[Page images and extracted text]
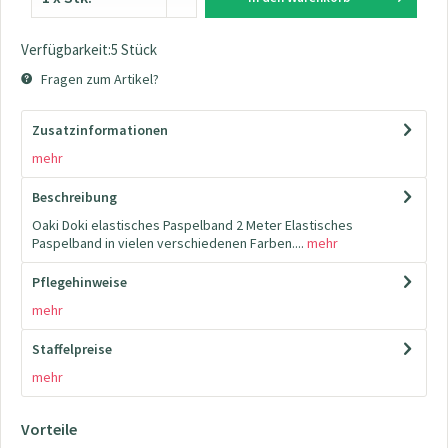
Verfügbarkeit:5 Stück
Fragen zum Artikel?
Zusatzinformationen
mehr
Beschreibung
Oaki Doki elastisches Paspelband 2 Meter Elastisches
Paspelband in vielen verschiedenen Farben....
mehr
Pflegehinweise
mehr
Staffelpreise
mehr
Vorteile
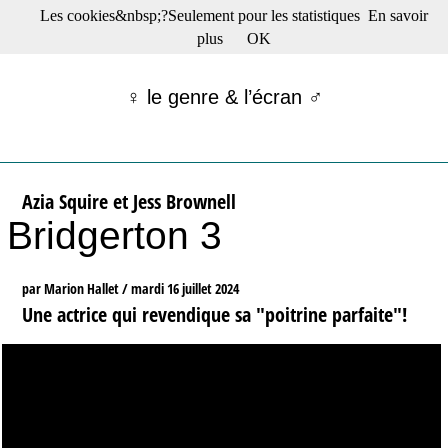
Les cookies&nbsp;?Seulement pour les statistiques
En savoir
☰ Menu
plus
OK
Films en salle
Films récents
♀ le genre & l’écran ♂
Séries
Films -TV/plates-formes
Classique
Publications
Azia Squire et Jess Brownell
Tribunes
Bridgerton 3
Bloc-notes
Archives
Actu : "La Nouvelle Vague"
par Marion Hallet /
mardi 16 juillet 2024
S’abonner à la Lettre !
Une actrice qui revendique sa "poitrine parfaite"!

#### [Work to complete]
Tally the lines above that include the word "Paspelband"; answer with the total only.

#### [Result]
2